4

I'm playing around with some text analysis and trying to display the top words by each book, using inverse document frequency (numeric value). I've largely been following along with the TidyText mining, but using Harry Potter.

The top words (using IDF) between some of the books are the same (e.g. Lupin or Griphook) and when plotting, the order uses the max IDF for that word. For example, griphook is a key word in both Sorcerer's Stone and Deathly Hallows. It has a value of .0007 in Deathly Hallows but only .0002, but is ordered as the top value for the Sorcerer's Stone.

ggplot output

hp.plot <- hp.words %>%
  arrange(desc(tf_idf)) %>%
  mutate(word = factor(word, levels = rev(unique(word))))

##For correct ordering of books
hp.plot$book <- factor(hp.plot$book, levels = c('Sorcerer\'s Stone', 'Chamber of Secrets',
                                                 'Prisoner of Azkhaban', 'Goblet of Fire',
                                                 'Order of the Phoenix', 'Half-Blood Prince',
                                                 'Deathly Hallows'))

hp.plot %>%
  group_by(book) %>% 
  top_n(10) %>% 
  ungroup %>%
  ggplot(aes(x=word, y=tf_idf, fill = book, group = book)) +
  geom_col(show.legend = FALSE) +
  labs(x = NULL, y = "tf-idf") +
  facet_wrap(~book, scales = "free") +
  coord_flip()

And here's an image of the dataframe for your reference.

I've tried sorting beforehand but that doesn't seem to work. Any ideas?

Edit: CSV is here

GeorgeR90
  • 137
  • 1
  • 9

3 Answers3

2

The reorder() function will reorder a factor by a specified variable (see ?reorder).

Inserting mutate(word = reorder(word, tf_idf)) after ungroup() in your last block before plotting should reorder by tf_idf. I don't have a sample of your data, but using the janeaustenr package, this does the same:

library(tidytext)
library(janeaustenr)
library(dplyr)

book_words <- austen_books() %>%
  unnest_tokens(word, text) %>%
  count(book, word, sort = TRUE) %>%
  ungroup()

total_words <- book_words %>% 
  group_by(book) %>% 
  summarize(total = sum(n))

book_words <- left_join(book_words, total_words)

book_words <- book_words %>%
  bind_tf_idf(word, book, n) 


library(ggplot2)
book_words %>% 
  group_by(book) %>%
  top_n(10) %>% 
  ungroup() %>% 
  mutate(word = reorder(word, tf_idf)) %>% 
  ggplot(aes(x = word, y = tf_idf, fill = book, group = book)) + 
  geom_col(show.legend = FALSE) +
  labs(x = NULL, y = "tf-idf") +
  facet_wrap(~book, scales = "free") +
  coord_flip()
jdb
  • 147
  • 7
  • 1
    Thanks for giving it a look.
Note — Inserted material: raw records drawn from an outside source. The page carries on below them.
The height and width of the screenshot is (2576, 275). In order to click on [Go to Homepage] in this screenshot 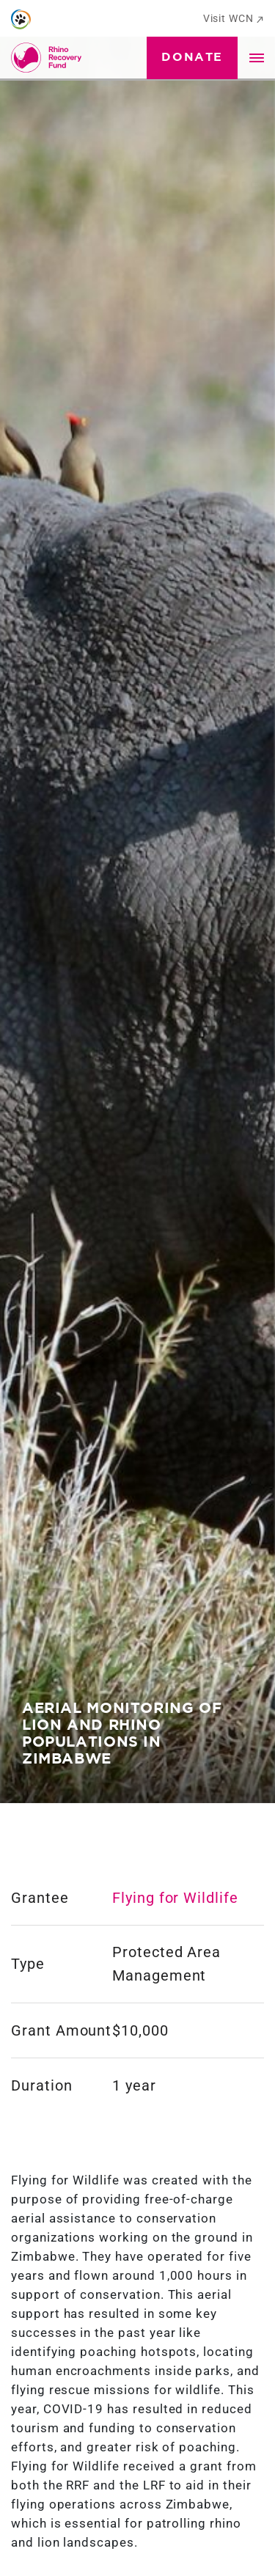, I will do `click(49, 58)`. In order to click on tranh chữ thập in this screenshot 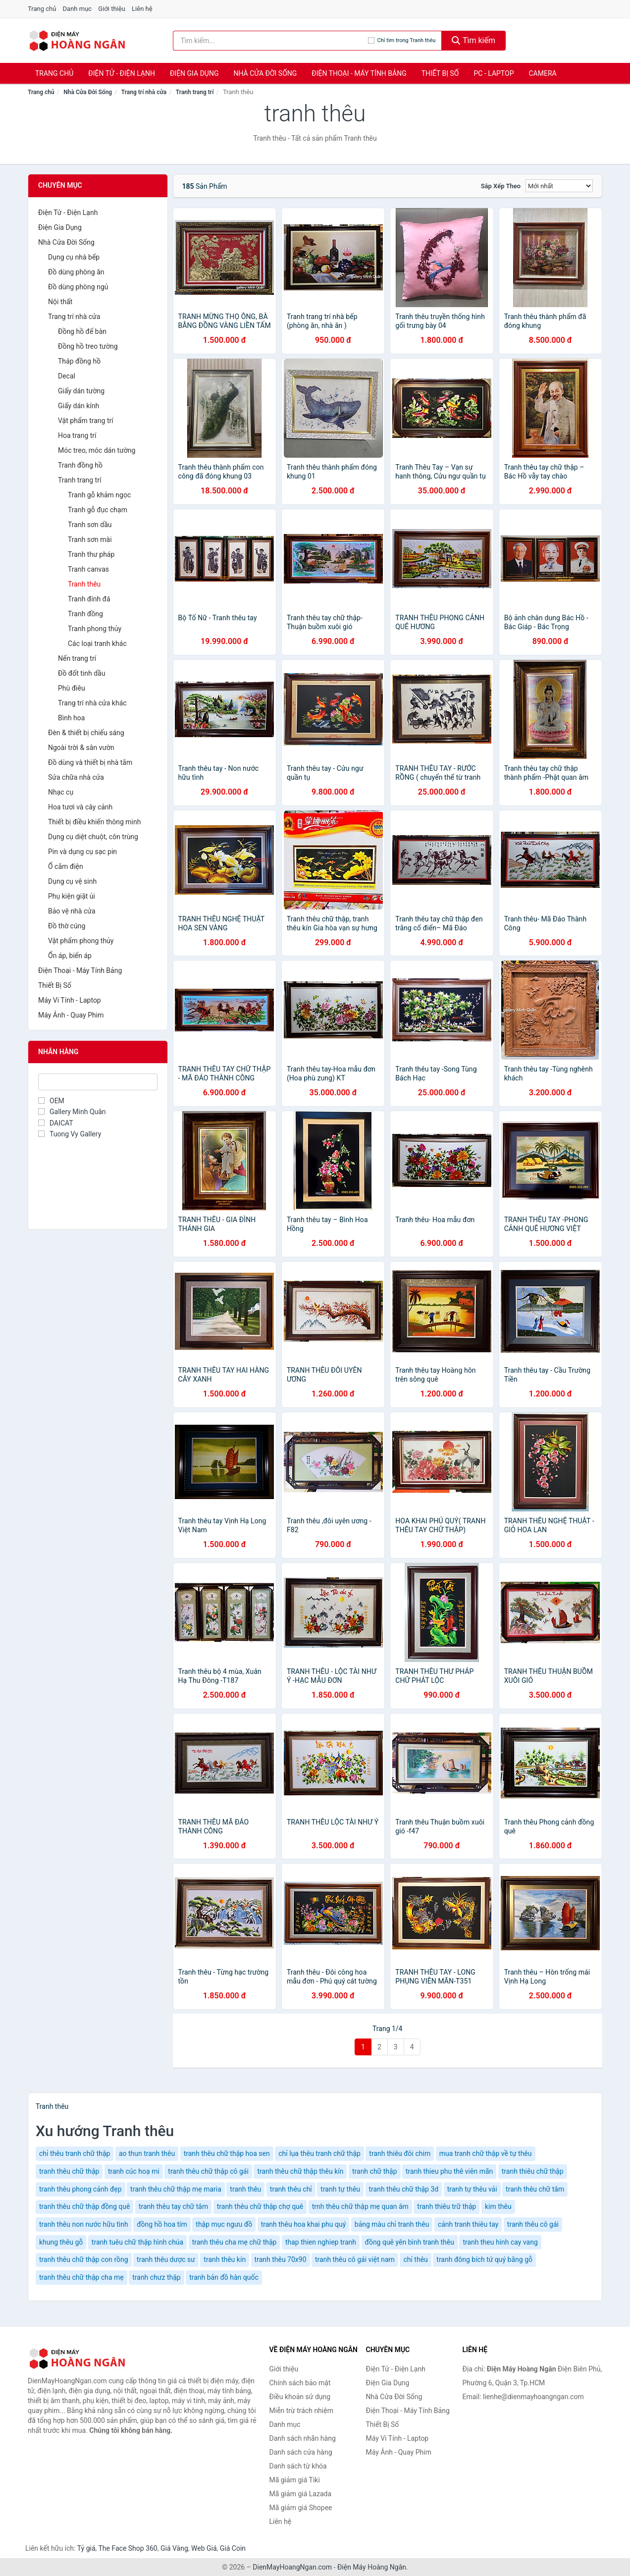, I will do `click(374, 2171)`.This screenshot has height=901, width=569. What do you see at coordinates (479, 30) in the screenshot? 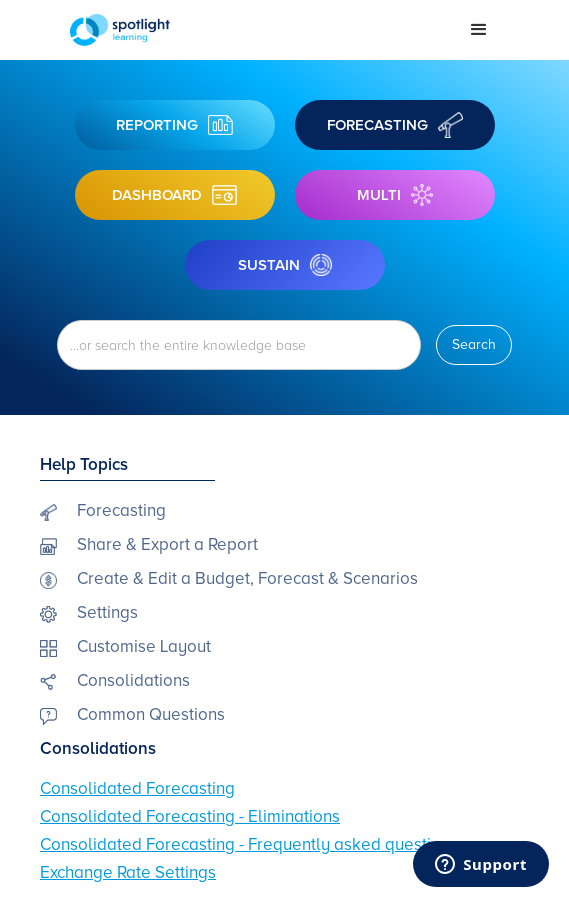
I see `[button]` at bounding box center [479, 30].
This big issue is that there are no shared words in the Jane Austen book. Your solution seems to force it in the first place a word appears, but it winds up in the wrong place for the next time a word is in the list. I've attached a csv with data to try it with. – GeorgeR90 Jul 24 '17 at 19:35
  • 1
    Ah, I see the problem now. I'm not sure how to make different factor orders for each facet, but if you split the data frame by book you can make individual plots for each book using this answer. – jdb Jul 24 '17 at 21:39
  • Thanks @jdb, knowing the actual verbiage to search for lead me to a working answer! – GeorgeR90 Jul 25 '17 at 13:08
1

Was asking a question already answered before, but I wasn't familiar with the terminology for ggplot. It's answered in the SO thread below.

ggplot: Order bars in faceted bar chart per facet

GeorgeR90
  • 137
  • 1
  • 9
0

If you want to change order of factor levels manually you could try:

word = factor(word, levels = word[c(grep("griphook", word)[1], grep("quirrell", word)[1], ...)]);

If factor levels should be ordered by tf_idf you could use the following:

level_ordered =rep(0, l)
for (i in 0: (l-1))
{
    level_ordered = c(level_ordered, grep(as.character((sort(tf_idf, partial=l-i)[l-i])), tf_idf)[1])
}
word = factor(word, levels=word[level_ordered])
HerthaBSC
  • 139
  • 9